## WORK INSTRUCTION
Make an exact copy of all the entries below, with the pictures left out.

## MATERIAL FOR THE TASK
Content starts

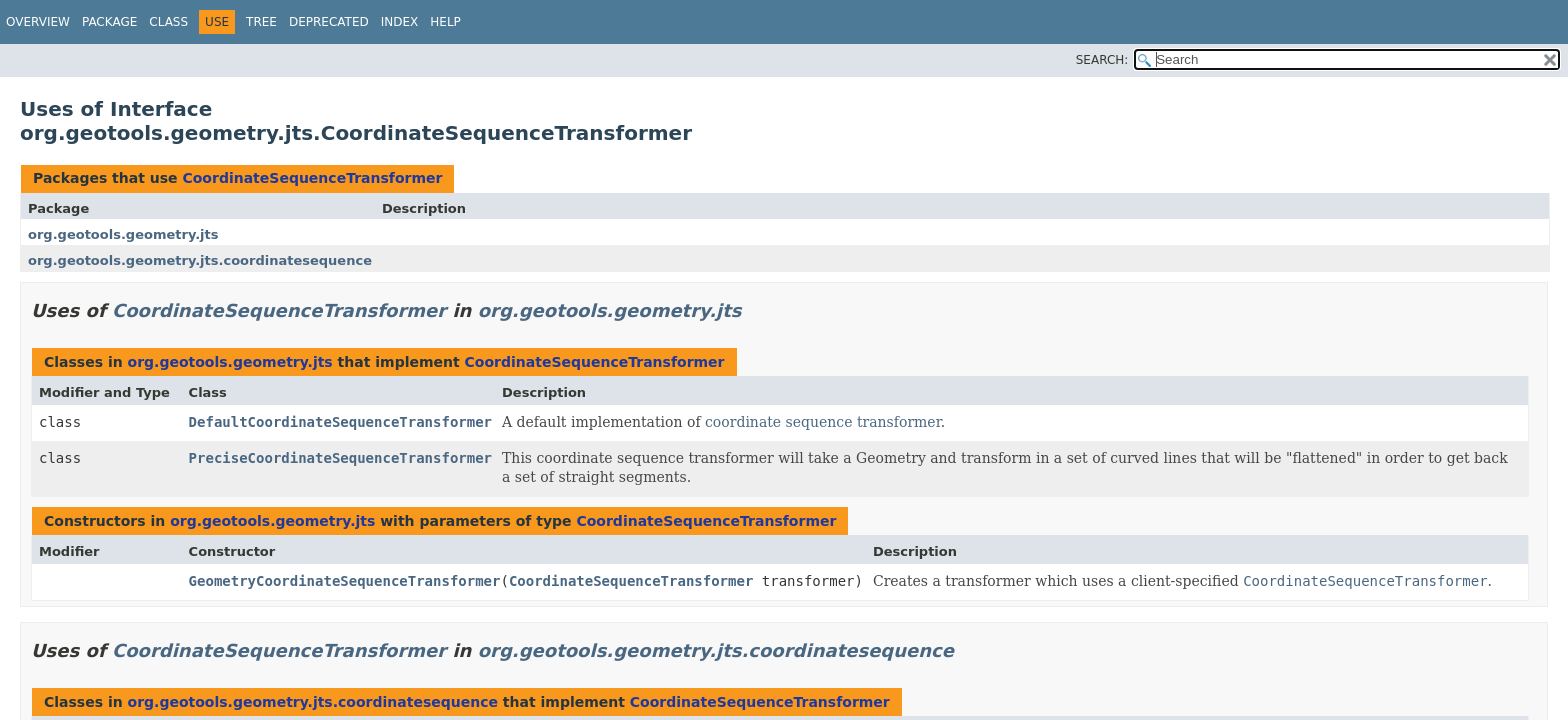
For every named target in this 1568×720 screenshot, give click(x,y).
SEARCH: (1102, 60)
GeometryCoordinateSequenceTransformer (345, 581)
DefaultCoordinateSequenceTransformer (340, 422)
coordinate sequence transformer (823, 422)
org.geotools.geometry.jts (123, 234)
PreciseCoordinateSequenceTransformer (340, 458)
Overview (38, 22)
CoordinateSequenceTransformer (312, 178)
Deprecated (329, 22)
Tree (261, 22)
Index (400, 22)
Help (445, 22)
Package (109, 22)
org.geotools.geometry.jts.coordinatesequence (200, 260)
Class (168, 22)
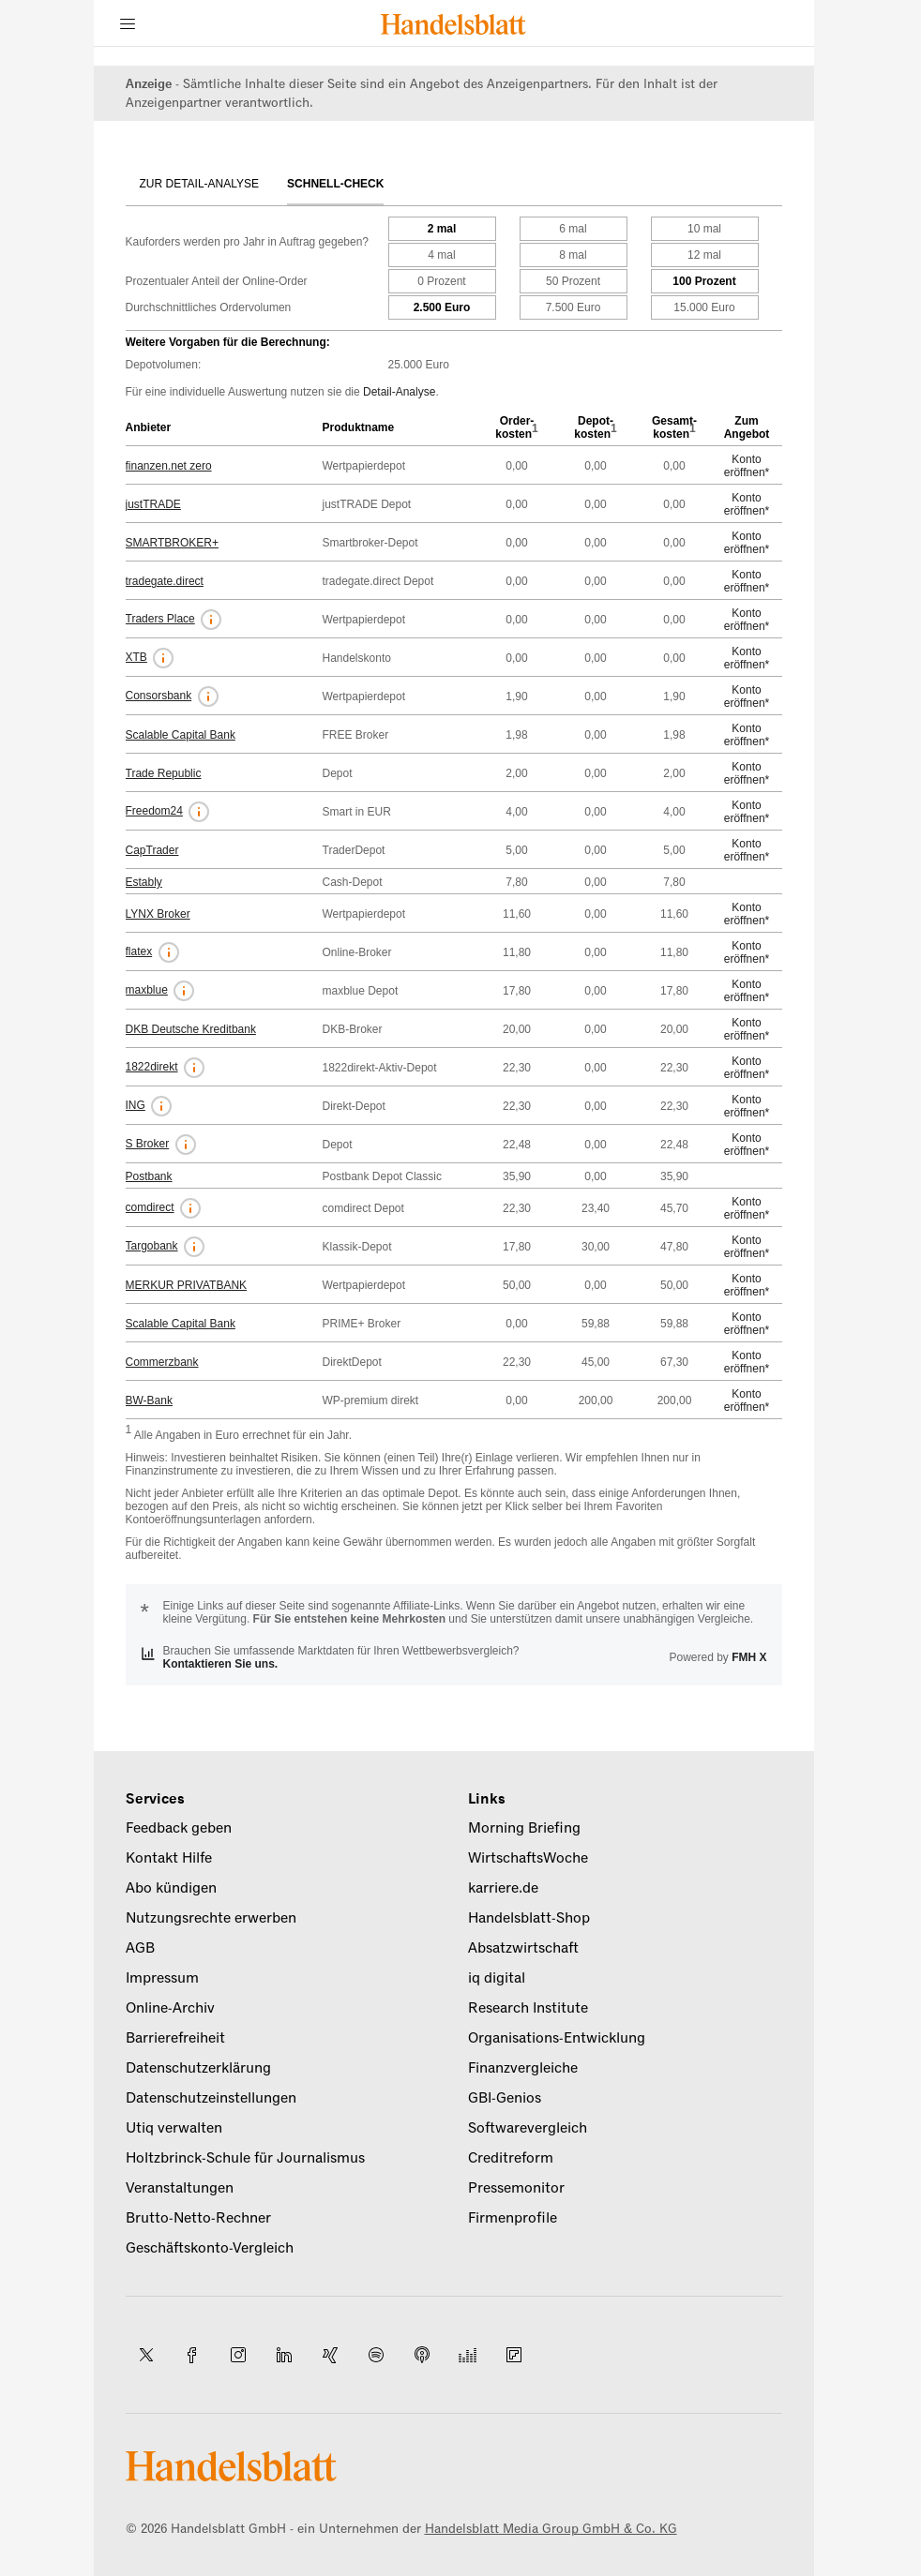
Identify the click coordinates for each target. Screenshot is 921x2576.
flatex (139, 951)
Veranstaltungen (180, 2188)
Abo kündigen (171, 1888)
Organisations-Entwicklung (556, 2038)
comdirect (150, 1207)
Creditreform (510, 2158)
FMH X (749, 1657)
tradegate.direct (165, 581)
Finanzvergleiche (523, 2068)
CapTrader (152, 850)
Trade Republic (164, 773)
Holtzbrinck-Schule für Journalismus (245, 2158)
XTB (136, 657)
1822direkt (152, 1066)
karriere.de (503, 1888)
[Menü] (128, 23)
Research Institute (528, 2008)
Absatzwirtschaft (523, 1948)
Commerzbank (162, 1362)
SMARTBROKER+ (172, 542)
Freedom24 (154, 810)
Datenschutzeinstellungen (211, 2098)
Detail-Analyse (399, 391)
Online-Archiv (170, 2008)
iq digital (496, 1978)
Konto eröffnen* (747, 466)
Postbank (149, 1176)
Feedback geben (179, 1828)
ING (135, 1105)
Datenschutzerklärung (198, 2068)
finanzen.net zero (169, 465)
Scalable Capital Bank (180, 734)
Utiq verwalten (174, 2128)
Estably (144, 882)
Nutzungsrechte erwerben (211, 1918)
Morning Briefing (524, 1828)
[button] (211, 619)
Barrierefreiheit (175, 2038)
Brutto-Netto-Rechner (198, 2218)
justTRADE (153, 504)
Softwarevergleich (527, 2128)
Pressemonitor (516, 2188)
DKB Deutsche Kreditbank (191, 1029)
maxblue (147, 989)
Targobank (152, 1245)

Content ends

## ANSWER SECTION
For every named target in this 1568×720 screenshot, give click(x,y).
SEARCH: (1102, 60)
GeometryCoordinateSequenceTransformer (345, 581)
DefaultCoordinateSequenceTransformer (340, 422)
coordinate sequence transformer (823, 422)
org.geotools.geometry.jts (123, 234)
PreciseCoordinateSequenceTransformer (340, 458)
Overview (38, 22)
CoordinateSequenceTransformer (312, 178)
Deprecated (329, 22)
Tree (261, 22)
Index (400, 22)
Help (445, 22)
Package (109, 22)
org.geotools.geometry.jts.coordinatesequence (200, 260)
Class (168, 22)
Identify the click coordinates for each target. Screenshot is 921x2576.
flatex (139, 951)
Veranstaltungen (180, 2188)
Abo kündigen (171, 1888)
Organisations-Entwicklung (556, 2038)
comdirect (150, 1207)
Creditreform (510, 2158)
FMH X (749, 1657)
tradegate.direct (165, 581)
Finanzvergleiche (523, 2068)
CapTrader (152, 850)
Trade Republic (164, 773)
Holtzbrinck-Schule für Journalismus (245, 2158)
XTB (136, 657)
1822direkt (152, 1066)
karriere.de (503, 1888)
[Menü] (128, 23)
Research Institute (528, 2008)
Absatzwirtschaft (523, 1948)
Commerzbank (162, 1362)
SMARTBROKER+ (172, 542)
Freedom24 (154, 810)
Datenschutzeinstellungen (211, 2098)
Detail-Analyse (399, 391)
Online-Archiv (170, 2008)
iq digital (496, 1978)
Konto eröffnen* (747, 466)
Postbank (149, 1176)
Feedback geben (179, 1828)
ING (135, 1105)
Datenschutzerklärung (198, 2068)
finanzen.net zero (169, 465)
Scalable Capital Bank (180, 734)
Utiq verwalten (174, 2128)
Estably (144, 882)
Nutzungsrechte erwerben (211, 1918)
Morning Briefing (524, 1828)
[button] (211, 619)
Barrierefreiheit (175, 2038)
Brutto-Netto-Rechner (198, 2218)
justTRADE (153, 504)
Softwarevergleich (527, 2128)
Pressemonitor (516, 2188)
DKB Deutsche Kreditbank (191, 1029)
maxblue (147, 989)
Targobank (152, 1245)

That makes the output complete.